REVUE ÉTUDES, Maëlle Daviet, novembre 2023


Un beau jour de l’année 1966, Robert Simon, employé journalier du marché des Carmélites, situé dans un quartier populaire de Vienne, décide de réaliser son rêve : reprendre un café situé en plein cœur de ce marché. Après quelques travaux de rénovation, le Café sans nom ouvre ses portes et, bien vite, une foule de personnages s’y pressent. Les anciens habitués reviennent et de nouveaux prennent place. C’est un café « sans nom » car il pourrait se situer n’importe où.

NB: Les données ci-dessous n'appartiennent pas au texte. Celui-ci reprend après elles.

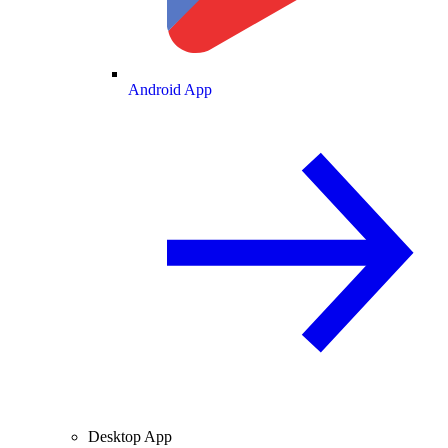
Android App
Desktop App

Les joies et les douleurs que chacun vient déposer au comptoir ou en salle sont universelles, elles pourraient être les nôtres. Par touches impressionnistes, et parfois avec un trait un peu plus appuyé, Robert Seethaler (auteur du Champ, Sabine Wespieser, 2020 [voir Études, avril 2020] et du Dernier mouvement, 2022 [voir Études, juin 2022]) nous fait entrer dans l’intimité du petit peuple viennois, des couturières, crémières, bouchers, catcheurs… Avec des récits fragmentés, il nous amène à toucher du doigt leurs rêves, leurs blessures, leurs espoirs et leurs fragilités, nous montrant toute la noblesse de ces vies minuscules. Dans ce roman qui épouse les courbes des saisons, il ne se passe pas grand-chose, si ce n’est que la vie, dans l’humilité peu reluisante de son quotidien, y palpite. Les années se succèdent, les amours et les amitiés se nouent et se dénouent, on oublie les motifs des vieilles querelles, la chaudière s’use, le gérant vieillit. Seule persiste l’âme du lieu, que l’auteur sait si bien nous faire sentir.